取引所への流入も同様に減っている。大口のXRPがBinanceに持ち込まれるケースも急減しており、大口投資家が積極的に売却へ動いている状況でもないことを示す。結果として、短期的な売り圧力は過去の局面に比べて和らいでいる。

もっとも、これをそのまま強気転換のシグナルとみるのは難しい。フェリネイPA氏は、現時点では攻勢的な買い増しも大規模な売却分散もほとんど確認できないと分析した。流動性の低下と取引の弱さが重なり、市場は様子見色を強めており、XRPは一方向の明確なトレンドを形成しにくい状況にあるという。

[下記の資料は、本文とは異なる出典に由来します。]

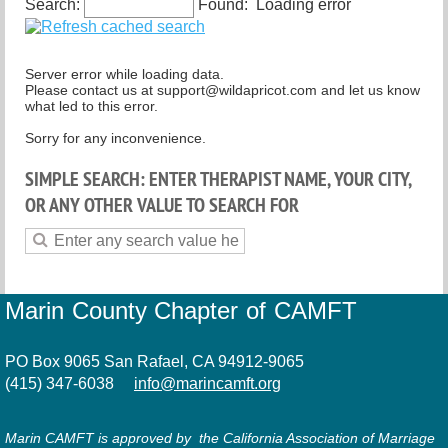
Search:
Found:
Loading error
Spiritual but not religious
Server error while loading data.
Please contact us at support@wildapricot.com and let us know
what led to this error.
Sorry for any inconvenience.
SIMPLE SEARCH: ENTER THERAPIST NAME, YOUR CITY,
OR ANY OTHER VALUE TO SEARCH FOR
Marin County Chapter of CAMFT
PO Box 9065 San Rafael, CA 94912-9065
(415) 347-6038
info@marincamft.org
Marin CAMFT is approved by the California Association of Marriage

こうした傾向は、100万XRP超の取引減少によりいっそう明確になっている。入金と出金がそろって細ったことで、主要保有者がほぼ動いていない状況を示している。一方、1000〜1万XRPの取引は引き続きネットワーク活動の大半を占めており、市場参加の中心が個人投資家にとどまっていることもうかがえる。

過去のXRPの上昇局面では、個人投資家よりもクジラによる大口取引が相場をけん引してきた。フェリネイPA氏は、機関投資家や大口保有者が新たな資金を伴って戻るまでは、XRPは比較的落ち着いたレンジ相場にとどまる可能性が高いとみている。

デリバティブ市場も同様のシグナルを示している。CryptoQuantのアナリスト、アラブ・チェーン氏は、BinanceにおけるXRP先物の未決済建玉が約3億7000万ドルまで低下し、2024年以降で最低水準を記録したと伝えた。一方で、Binance全体のデリバティブ市場は依然として活発で、XRP関連のレバレッジポジションだけが縮小した格好だ。

アラブ・チェーン氏は、米連邦準備制度理事会(Fed)の直近の政策判断を受けて不透明感が強まり、トレーダーがXRPのレバレッジポジションを手仕舞う動きが出たとの見方を示した。未決済建玉の減少は、直ちに相場の上昇や下落を意味するものではないが、市場心理の慎重化を示すシグナルとされる。清算リスクの低下につながる半面、投資家の確信の弱まりも示唆する。

今後の焦点は、現物価格と先物の未決済建玉がそろって持ち直すかどうかだ。アラブ・チェーン氏は、両指標が同時に回復すれば、新規資金が再び流入している兆候となり得るとみる。逆に減少傾向が続けば、XRP市場の様子見姿勢が長引く可能性もある。